● **WHAT THE TASK ASKS**:
The stretch from the line with "волосами, малиновыми глазами и" through the line with "призначив пенальті." in the records below: write it out exactly, and nothing else.

───── DATA LISTING ─────

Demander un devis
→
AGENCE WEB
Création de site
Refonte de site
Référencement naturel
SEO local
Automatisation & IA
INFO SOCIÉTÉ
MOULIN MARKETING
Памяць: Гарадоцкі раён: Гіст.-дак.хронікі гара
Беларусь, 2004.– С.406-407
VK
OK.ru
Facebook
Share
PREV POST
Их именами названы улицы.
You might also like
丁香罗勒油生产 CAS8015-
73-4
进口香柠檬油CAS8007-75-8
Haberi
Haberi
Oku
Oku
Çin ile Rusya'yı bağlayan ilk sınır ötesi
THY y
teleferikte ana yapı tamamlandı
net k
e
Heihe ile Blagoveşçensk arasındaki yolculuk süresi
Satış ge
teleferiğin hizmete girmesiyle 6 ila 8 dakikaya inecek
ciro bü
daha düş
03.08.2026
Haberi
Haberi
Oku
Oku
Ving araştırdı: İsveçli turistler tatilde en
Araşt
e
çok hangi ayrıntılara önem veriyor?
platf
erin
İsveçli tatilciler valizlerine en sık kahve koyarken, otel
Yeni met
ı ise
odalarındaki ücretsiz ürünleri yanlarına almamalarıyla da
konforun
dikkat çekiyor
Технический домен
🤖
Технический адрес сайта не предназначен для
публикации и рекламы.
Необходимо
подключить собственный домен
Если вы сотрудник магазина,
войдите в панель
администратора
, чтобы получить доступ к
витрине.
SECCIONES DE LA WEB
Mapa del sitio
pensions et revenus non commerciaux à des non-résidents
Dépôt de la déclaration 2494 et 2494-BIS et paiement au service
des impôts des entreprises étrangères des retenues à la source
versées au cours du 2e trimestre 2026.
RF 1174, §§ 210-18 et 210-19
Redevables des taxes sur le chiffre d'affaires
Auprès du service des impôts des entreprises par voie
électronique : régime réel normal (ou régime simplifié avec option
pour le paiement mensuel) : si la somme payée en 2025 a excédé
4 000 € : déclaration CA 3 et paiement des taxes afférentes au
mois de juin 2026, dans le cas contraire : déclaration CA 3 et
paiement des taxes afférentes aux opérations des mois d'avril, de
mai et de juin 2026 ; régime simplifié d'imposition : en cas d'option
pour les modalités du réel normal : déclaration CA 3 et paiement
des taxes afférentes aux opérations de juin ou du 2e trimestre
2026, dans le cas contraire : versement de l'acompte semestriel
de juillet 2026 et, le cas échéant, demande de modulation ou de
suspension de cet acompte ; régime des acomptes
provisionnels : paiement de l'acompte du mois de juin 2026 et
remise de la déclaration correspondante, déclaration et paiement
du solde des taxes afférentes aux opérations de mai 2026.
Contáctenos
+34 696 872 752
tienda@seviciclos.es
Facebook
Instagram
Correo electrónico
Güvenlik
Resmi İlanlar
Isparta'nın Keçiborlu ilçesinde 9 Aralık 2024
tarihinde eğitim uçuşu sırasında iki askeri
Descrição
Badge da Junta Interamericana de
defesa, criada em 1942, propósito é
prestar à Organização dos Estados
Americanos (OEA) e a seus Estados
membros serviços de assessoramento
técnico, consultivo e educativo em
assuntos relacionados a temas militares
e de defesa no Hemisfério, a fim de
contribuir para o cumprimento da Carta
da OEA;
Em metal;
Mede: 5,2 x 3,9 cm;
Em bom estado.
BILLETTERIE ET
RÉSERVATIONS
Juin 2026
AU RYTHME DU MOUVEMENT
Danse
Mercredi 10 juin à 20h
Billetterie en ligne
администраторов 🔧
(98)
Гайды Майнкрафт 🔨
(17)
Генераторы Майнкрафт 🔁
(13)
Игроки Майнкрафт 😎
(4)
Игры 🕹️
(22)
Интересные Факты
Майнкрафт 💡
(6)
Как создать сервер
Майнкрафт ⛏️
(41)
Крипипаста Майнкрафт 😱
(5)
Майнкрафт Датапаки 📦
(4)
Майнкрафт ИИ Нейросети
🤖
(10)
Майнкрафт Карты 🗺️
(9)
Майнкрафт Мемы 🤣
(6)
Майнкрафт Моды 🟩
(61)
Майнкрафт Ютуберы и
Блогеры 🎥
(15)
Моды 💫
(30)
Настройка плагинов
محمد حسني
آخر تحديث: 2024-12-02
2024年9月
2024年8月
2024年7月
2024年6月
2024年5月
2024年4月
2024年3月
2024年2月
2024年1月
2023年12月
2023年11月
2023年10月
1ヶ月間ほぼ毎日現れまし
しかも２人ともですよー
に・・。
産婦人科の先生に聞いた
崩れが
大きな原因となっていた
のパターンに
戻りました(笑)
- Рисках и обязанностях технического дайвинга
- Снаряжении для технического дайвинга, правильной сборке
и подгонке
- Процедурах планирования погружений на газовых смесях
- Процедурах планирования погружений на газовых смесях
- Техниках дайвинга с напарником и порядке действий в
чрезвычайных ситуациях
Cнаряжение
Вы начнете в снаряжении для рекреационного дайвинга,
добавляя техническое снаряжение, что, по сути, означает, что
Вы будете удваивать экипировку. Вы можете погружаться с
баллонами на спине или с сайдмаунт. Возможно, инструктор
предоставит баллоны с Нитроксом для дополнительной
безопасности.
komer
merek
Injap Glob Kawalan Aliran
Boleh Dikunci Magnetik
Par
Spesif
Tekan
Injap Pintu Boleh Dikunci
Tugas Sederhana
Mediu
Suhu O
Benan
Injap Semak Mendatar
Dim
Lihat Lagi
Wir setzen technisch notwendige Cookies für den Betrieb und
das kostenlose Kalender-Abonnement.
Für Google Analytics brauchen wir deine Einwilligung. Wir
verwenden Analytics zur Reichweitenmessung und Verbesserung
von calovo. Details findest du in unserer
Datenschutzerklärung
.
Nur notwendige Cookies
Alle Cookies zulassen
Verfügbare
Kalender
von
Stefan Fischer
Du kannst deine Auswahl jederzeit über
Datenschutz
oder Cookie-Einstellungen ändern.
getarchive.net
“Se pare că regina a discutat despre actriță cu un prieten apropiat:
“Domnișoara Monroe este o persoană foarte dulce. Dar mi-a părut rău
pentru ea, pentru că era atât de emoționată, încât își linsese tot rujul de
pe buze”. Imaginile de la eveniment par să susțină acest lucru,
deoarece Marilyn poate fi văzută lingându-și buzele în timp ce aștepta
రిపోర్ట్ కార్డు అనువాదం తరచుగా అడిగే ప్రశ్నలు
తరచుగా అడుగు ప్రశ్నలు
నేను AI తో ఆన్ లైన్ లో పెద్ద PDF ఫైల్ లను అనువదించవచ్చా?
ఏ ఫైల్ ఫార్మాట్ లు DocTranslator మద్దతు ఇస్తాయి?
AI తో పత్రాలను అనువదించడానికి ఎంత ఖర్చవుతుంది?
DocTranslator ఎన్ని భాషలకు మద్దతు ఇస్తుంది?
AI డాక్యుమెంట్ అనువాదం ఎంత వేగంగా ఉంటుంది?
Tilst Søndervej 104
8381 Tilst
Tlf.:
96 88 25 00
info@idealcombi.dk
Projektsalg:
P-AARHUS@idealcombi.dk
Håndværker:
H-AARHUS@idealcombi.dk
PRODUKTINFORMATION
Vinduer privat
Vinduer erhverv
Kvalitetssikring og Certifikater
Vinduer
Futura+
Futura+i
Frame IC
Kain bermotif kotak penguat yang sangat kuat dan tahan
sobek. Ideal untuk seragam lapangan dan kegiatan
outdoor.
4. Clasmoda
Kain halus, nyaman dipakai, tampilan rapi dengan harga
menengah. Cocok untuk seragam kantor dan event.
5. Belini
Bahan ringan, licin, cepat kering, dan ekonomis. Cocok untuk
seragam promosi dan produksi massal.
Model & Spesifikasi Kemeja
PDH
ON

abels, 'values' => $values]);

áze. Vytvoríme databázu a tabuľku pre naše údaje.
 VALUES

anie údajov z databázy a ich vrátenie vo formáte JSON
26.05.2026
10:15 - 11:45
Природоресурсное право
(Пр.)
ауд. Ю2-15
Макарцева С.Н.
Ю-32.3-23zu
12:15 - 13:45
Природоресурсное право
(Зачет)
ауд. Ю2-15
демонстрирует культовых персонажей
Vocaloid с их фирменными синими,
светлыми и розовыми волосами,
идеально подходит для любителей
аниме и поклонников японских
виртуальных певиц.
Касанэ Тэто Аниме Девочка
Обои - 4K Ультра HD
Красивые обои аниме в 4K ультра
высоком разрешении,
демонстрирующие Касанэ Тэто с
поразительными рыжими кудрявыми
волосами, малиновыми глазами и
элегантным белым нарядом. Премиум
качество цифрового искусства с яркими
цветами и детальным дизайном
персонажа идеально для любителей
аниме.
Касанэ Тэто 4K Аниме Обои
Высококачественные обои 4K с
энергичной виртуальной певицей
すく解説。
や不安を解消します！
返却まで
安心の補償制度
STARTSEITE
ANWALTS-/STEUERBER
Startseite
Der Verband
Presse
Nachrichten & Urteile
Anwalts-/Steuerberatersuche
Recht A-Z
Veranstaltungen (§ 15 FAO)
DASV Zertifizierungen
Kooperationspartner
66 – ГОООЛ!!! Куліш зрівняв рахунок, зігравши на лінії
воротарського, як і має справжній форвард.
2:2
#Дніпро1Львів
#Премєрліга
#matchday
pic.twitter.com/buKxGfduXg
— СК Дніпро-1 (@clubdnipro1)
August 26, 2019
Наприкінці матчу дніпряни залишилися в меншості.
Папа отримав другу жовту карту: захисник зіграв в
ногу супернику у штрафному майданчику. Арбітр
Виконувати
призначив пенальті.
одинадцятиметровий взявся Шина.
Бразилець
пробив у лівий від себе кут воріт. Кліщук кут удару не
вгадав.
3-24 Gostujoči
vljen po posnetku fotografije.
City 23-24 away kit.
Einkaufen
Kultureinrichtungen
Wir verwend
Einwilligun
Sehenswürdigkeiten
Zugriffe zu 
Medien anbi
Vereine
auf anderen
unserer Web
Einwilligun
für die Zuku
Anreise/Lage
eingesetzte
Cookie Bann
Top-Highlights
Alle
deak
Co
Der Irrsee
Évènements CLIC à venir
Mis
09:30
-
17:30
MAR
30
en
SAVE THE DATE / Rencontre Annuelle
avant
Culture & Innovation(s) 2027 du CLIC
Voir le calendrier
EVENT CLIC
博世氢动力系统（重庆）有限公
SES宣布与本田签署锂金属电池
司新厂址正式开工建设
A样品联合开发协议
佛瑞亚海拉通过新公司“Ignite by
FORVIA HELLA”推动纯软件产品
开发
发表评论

─────

● **EXPECTED OUTPUT**:
волосами, малиновыми глазами и
элегантным белым нарядом. Премиум
качество цифрового искусства с яркими
цветами и детальным дизайном
персонажа идеально для любителей
аниме.
Касанэ Тэто 4K Аниме Обои
Высококачественные обои 4K с
энергичной виртуальной певицей
すく解説。
や不安を解消します！
返却まで
安心の補償制度
STARTSEITE
ANWALTS-/STEUERBER
Startseite
Der Verband
Presse
Nachrichten & Urteile
Anwalts-/Steuerberatersuche
Recht A-Z
Veranstaltungen (§ 15 FAO)
DASV Zertifizierungen
Kooperationspartner
66 – ГОООЛ!!! Куліш зрівняв рахунок, зігравши на лінії
воротарського, як і має справжній форвард.
2:2
#Дніпро1Львів
#Премєрліга
#matchday
pic.twitter.com/buKxGfduXg
— СК Дніпро-1 (@clubdnipro1)
August 26, 2019
Наприкінці матчу дніпряни залишилися в меншості.
Папа отримав другу жовту карту: захисник зіграв в
ногу супернику у штрафному майданчику. Арбітр
Виконувати
призначив пенальті.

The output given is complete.